**Task details**
For the string "Description", state how many lines of the data hold it. Give nothing besides the number.

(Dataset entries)
+ + + +

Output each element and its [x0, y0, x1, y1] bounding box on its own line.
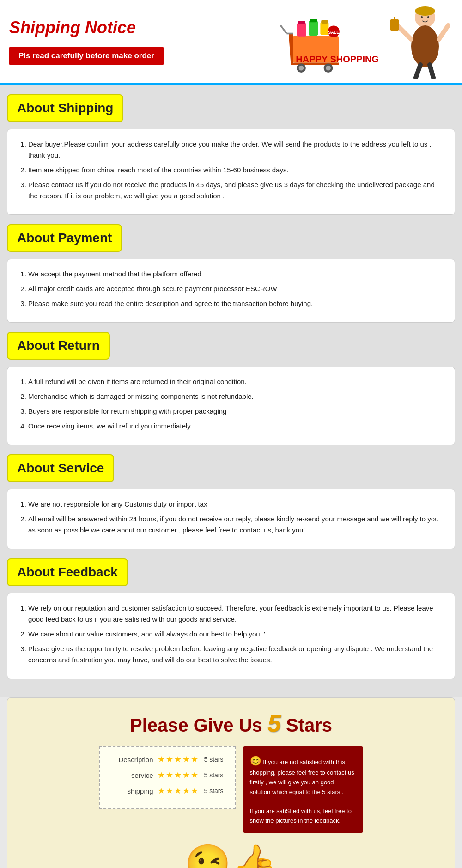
- stars-count: 5 stars: [204, 756, 223, 763]
- shipping-list: Dear buyer,Please confirm your address c…: [19, 139, 443, 202]
- return-list: A full refund will be given if items are…: [19, 376, 443, 432]
- header-section: Shipping Notice Pls read carefully befor…: [0, 0, 462, 85]
- svg-line-19: [439, 25, 448, 39]
- service-heading: About Service: [7, 454, 114, 482]
- svg-line-18: [397, 25, 411, 39]
- shopping-cart-icon: SALE: [268, 9, 351, 79]
- list-item: Buyers are responsible for return shippi…: [28, 406, 443, 417]
- svg-point-26: [427, 16, 429, 18]
- list-item: Dear buyer,Please confirm your address c…: [28, 139, 443, 161]
- stars-count: 5 stars: [204, 771, 223, 779]
- svg-line-20: [416, 65, 420, 78]
- payment-list: We accept the payment method that the pl…: [19, 269, 443, 309]
- svg-rect-12: [320, 22, 328, 35]
- list-item: All email will be answered within 24 hou…: [28, 513, 443, 536]
- star-icons: ★★★★★: [158, 770, 199, 780]
- list-item: Please contact us if you do not receive …: [28, 179, 443, 202]
- shipping-section: About Shipping Dear buyer,Please confirm…: [7, 94, 455, 215]
- header-subtitle: Pls read carefully before make order: [9, 47, 164, 65]
- service-content: We are not responsible for any Customs d…: [7, 489, 455, 549]
- stars-row-shipping: shipping ★★★★★ 5 stars: [111, 786, 223, 796]
- svg-point-7: [326, 66, 331, 71]
- svg-point-25: [421, 16, 423, 18]
- stars-content: Description ★★★★★ 5 stars service ★★★★★ …: [17, 746, 445, 833]
- payment-heading: About Payment: [7, 224, 122, 252]
- list-item: Merchandise which is damaged or missing …: [28, 391, 443, 402]
- stars-label: Description: [111, 756, 153, 764]
- stars-row-description: Description ★★★★★ 5 stars: [111, 754, 223, 764]
- list-item: We are not responsible for any Customs d…: [28, 499, 443, 510]
- return-section: About Return A full refund will be given…: [7, 332, 455, 445]
- stars-row-service: service ★★★★★ 5 stars: [111, 770, 223, 780]
- list-item: Once receiving items, we will refund you…: [28, 421, 443, 432]
- list-item: A full refund will be given if items are…: [28, 376, 443, 387]
- star-icons: ★★★★★: [158, 754, 199, 764]
- payment-content: We accept the payment method that the pl…: [7, 259, 455, 323]
- svg-line-3: [280, 25, 287, 34]
- svg-rect-8: [297, 23, 306, 37]
- svg-text:SALE: SALE: [328, 30, 339, 35]
- star-icons: ★★★★★: [158, 786, 199, 796]
- thank-you-area: 😉👍 Thank you!: [17, 842, 445, 868]
- stars-count: 5 stars: [204, 787, 223, 795]
- stars-title: Please Give Us 5 Stars: [17, 709, 445, 737]
- stars-table: Description ★★★★★ 5 stars service ★★★★★ …: [99, 746, 236, 809]
- list-item: Please give us the opportunity to resolv…: [28, 643, 443, 666]
- feedback-heading: About Feedback: [7, 558, 128, 586]
- smiley-icon: 😊: [250, 756, 261, 766]
- wink-emoji-icon: 😉👍: [17, 842, 445, 868]
- header-title: Shipping Notice: [9, 18, 268, 37]
- list-item: Please make sure you read the entire des…: [28, 298, 443, 309]
- stars-section: Please Give Us 5 Stars Description ★★★★★…: [7, 697, 455, 868]
- feedback-list: We rely on our reputation and customer s…: [19, 603, 443, 666]
- svg-rect-22: [390, 19, 399, 31]
- svg-line-21: [430, 65, 433, 78]
- list-item: Item are shipped from china; reach most …: [28, 165, 443, 176]
- svg-rect-9: [298, 21, 305, 24]
- return-content: A full refund will be given if items are…: [7, 367, 455, 445]
- stars-label: shipping: [111, 787, 153, 795]
- main-content: About Shipping Dear buyer,Please confirm…: [0, 85, 462, 697]
- svg-rect-13: [321, 20, 328, 24]
- list-item: We rely on our reputation and customer s…: [28, 603, 443, 625]
- shipping-heading: About Shipping: [7, 94, 123, 122]
- return-heading: About Return: [7, 332, 110, 360]
- list-item: We care about our value customers, and w…: [28, 629, 443, 640]
- service-list: We are not responsible for any Customs d…: [19, 499, 443, 536]
- feedback-section: About Feedback We rely on our reputation…: [7, 558, 455, 679]
- header-left: Shipping Notice Pls read carefully befor…: [9, 18, 268, 65]
- list-item: All major credit cards are accepted thro…: [28, 283, 443, 294]
- person-illustration: [383, 5, 453, 79]
- svg-point-24: [415, 6, 435, 16]
- svg-point-17: [411, 25, 439, 67]
- header-right: SALE HAPPY SHOPPING: [268, 5, 453, 79]
- happy-shopping-text: HAPPY SHOPPING: [296, 54, 379, 65]
- list-item: We accept the payment method that the pl…: [28, 269, 443, 280]
- info-box: 😊 If you are not satisfied with this sho…: [243, 746, 363, 833]
- svg-rect-11: [310, 19, 317, 22]
- svg-point-5: [299, 66, 304, 71]
- feedback-content: We rely on our reputation and customer s…: [7, 593, 455, 679]
- shipping-content: Dear buyer,Please confirm your address c…: [7, 129, 455, 215]
- payment-section: About Payment We accept the payment meth…: [7, 224, 455, 323]
- service-section: About Service We are not responsible for…: [7, 454, 455, 549]
- stars-label: service: [111, 771, 153, 779]
- svg-rect-10: [309, 21, 318, 36]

+ + + +

**Answer space**
5